Artificial Intelligence – Predicting the behavior of others on the road

A robot must be able predict the actions of nearby pedestrians and cyclists if it is to safely navigate a vehicle through Boston.

It is difficult to predict behavior. Current artificial intelligence solutions may be too simple (they might assume that pedestrians walk in straight lines), too conservative (to avoid walking, the robot simply parks the car in the garage), or too limited (roads often carry multiple users simultaneously).

Researchers at MIT have found a simple way to solve this complex problem. The researchers break down a multiagent prediction problem and tackle each one separately, so that a computer can solve the complex task in real time.

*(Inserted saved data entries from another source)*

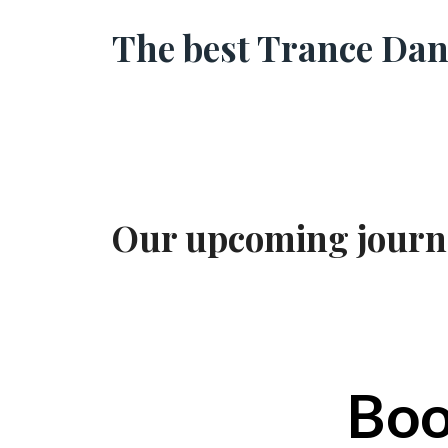
The best Trance Danc
Our upcoming journey
Boo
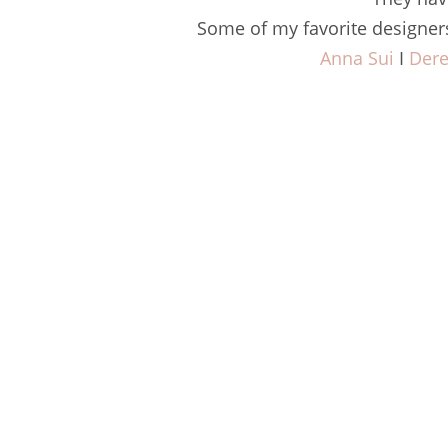
Some of my favorite designer
Anna Sui
I
Der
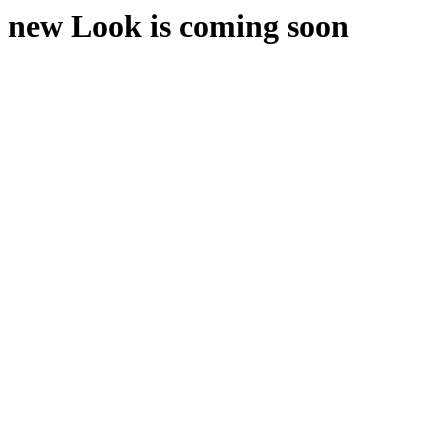
new Look is coming soon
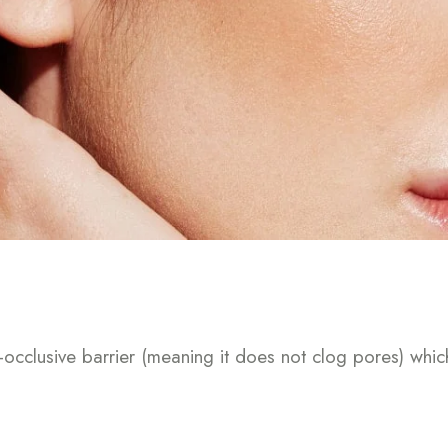
-occlusive barrier (meaning it does not clog pores) whic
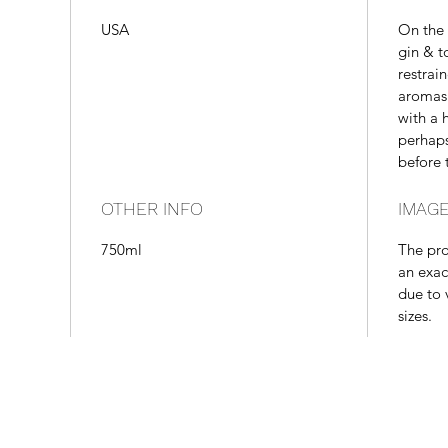
USA
On the 
gin & to
restrai
aromas 
with a 
perhaps
before 
OTHER INFO
IMAGE
750ml
The pr
an exac
due to 
sizes.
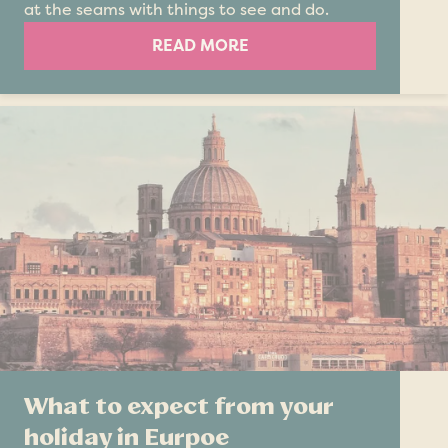
at the seams with things to see and do.
READ MORE
What to expect from your
holiday in Eurpoe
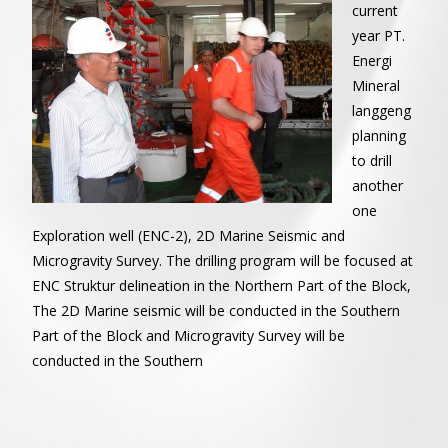
current
year PT.
Energi
Mineral
langgeng
planning
to drill
another
one
Exploration well (ENC-2), 2D Marine Seismic and
Microgravity Survey. The drilling program will be focused at
ENC Struktur delineation in the Northern Part of the Block,
The 2D Marine seismic will be conducted in the Southern
Part of the Block and Microgravity Survey will be
conducted in the Southern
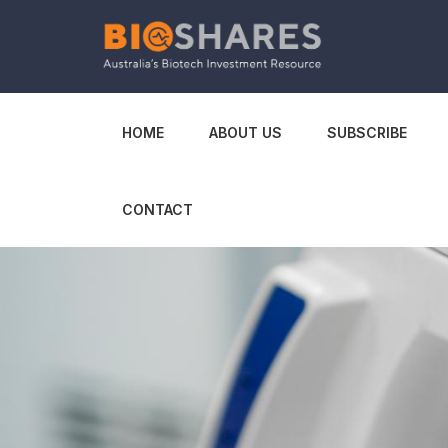
HOME
ABOUT US
SUBSCRIBE
CONTACT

The behavior-prediction framework uses these relationships to predict the future for multiple agents. It first determines which road user (pedestrian, cyclist, car) has right of way and which agent will yield.

These trajectories were better than any other machine-learning models and were comparable to real traffic flow from a huge dataset collected by Waymo, an autonomous driving company. Waymo’s model was even better than the one developed by MIT. Their technique required less memory because they broke down the problem into smaller pieces.

“This is an intuitive idea that no one has ever fully explored, but it works very well. It’s a great advantage that it is so simple. Our model is compared with models from other companies in the field. We found that our model performs well against this demanding benchmark. This model has a lot of potential,” co-lead author Xin Cyrus Huang, a graduate student at the Department of Aeronautics and Astronautics and a research associate in the lab of Brian Williams (professor of aeronautics and an astronautics) and a member of Computer Science and Artificial Intelligence Laboratory.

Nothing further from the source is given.